Would a relational solution with correct indexing reduce to a crawl within the year? Or does the collection based structure of NoSQL approaches (which matches my mental model of the stored data) provide a noticeable benefit?

Best Solution

Definitely Relational. Unlimited flexibility and expansion.

Two corrections, both in concept and application, followed by an elevation.


  1. It is not "filtering out the un-needed data"; it is selecting only the needed data. Yes, of course, if you have an Index to support the columns identified in the WHERE clause, it is very fast, and the query does not depend on the size of the table (grabbing 1,000 rows from a 16 billion row table is instantaneous).

  2. Your table has one serious impediment. Given your description, the actual PK is (Device, Metric, DateTime). (Please don't call it TimeStamp, that means something else, but that is a minor issue.) The uniqueness of the row is identified by:

       (Device, Metric, DateTime)
    • The Id column does nothing, it is totally and completely redundant.

      • An Id column is never a Key (duplicate rows, which are prohibited in a Relational database, must be prevented by other means).
      • The Id column requires an additional Index, which obviously impedes the speed of INSERT/DELETE, and adds to the disk space used.

      • You can get rid of it. Please.


  1. Now that you have removed the impediment, you may not have recognised it, but your table is in Sixth Normal Form. Very high speed, with just one Index on the PK. For understanding, read this answer from the What is Sixth Normal Form ? heading onwards.

    • (I have one index only, not three; on the Non-SQLs you may need three indices).

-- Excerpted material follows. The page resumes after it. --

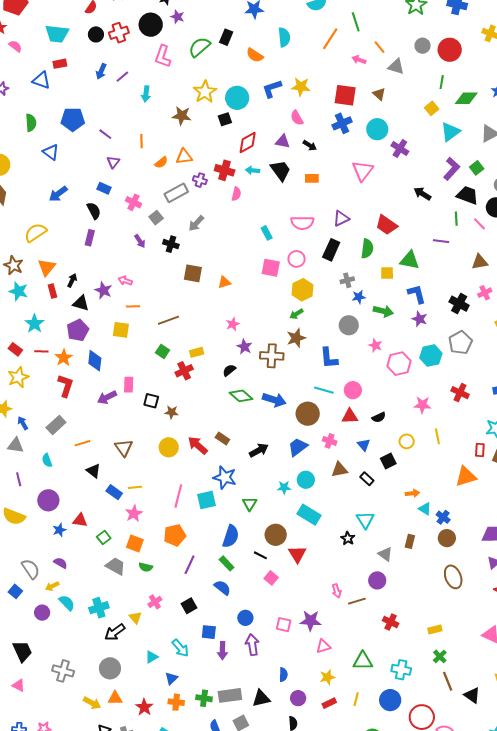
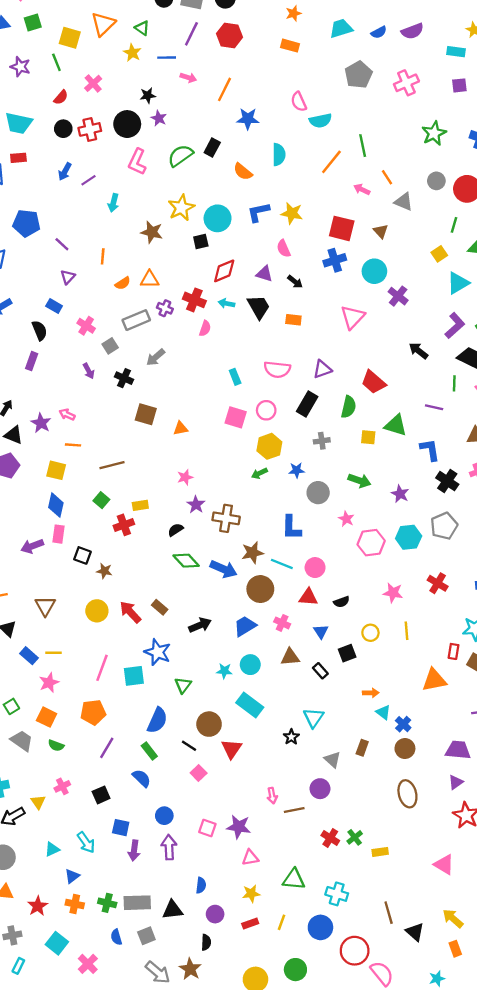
blue L-shape: (417, 294) -> (430, 450), moved
blue star: (359, 297) -> (297, 470), moved
brown star: (296, 338) -> (253, 553), moved
blue diamond: (95, 361) -> (56, 505), moved
green cross: (440, 656) -> (355, 837), moved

    • I have the exact same table (without the Id "key", of course). I have an additional column Server. I support multiple customers remotely.

      (Server, Device, Metric, DateTime)

    The table can be used to Pivot the data (ie. Devices across the top and Metrics down the side, or pivoted) using exactly the same SQL code (yes, switch the cells). I use the table to erect an unlimited variety of graphs and charts for customers re their server performance.

    • Monitor Statistics Data Model.
      (Too large for inline; some browsers cannot load inline; click the link. Also that is the obsolete demo version, for obvious reasons, I cannot show you commercial product DM.)

    • It allows me to produce Charts Like This, six keystrokes after receiving a raw monitoring stats file from the customer, using a single SELECT command. Notice the mix-and-match; OS and server on the same chart; a variety of Pivots. Of course, there is no limit to the number of stats matrices, and thus the charts. (Used with the customer's kind permission.)

    • Readers who are unfamiliar with the Standard for Modelling Relational Databases may find the IDEF1X Notation helpful.

One More Thing

Last but not least, SQL is a IEC/ISO/ANSI Standard. The freeware is actually Non-SQL; it is fraudulent to use the term SQL if they do not provide the Standard. They may provide "extras", but they are absent the basics.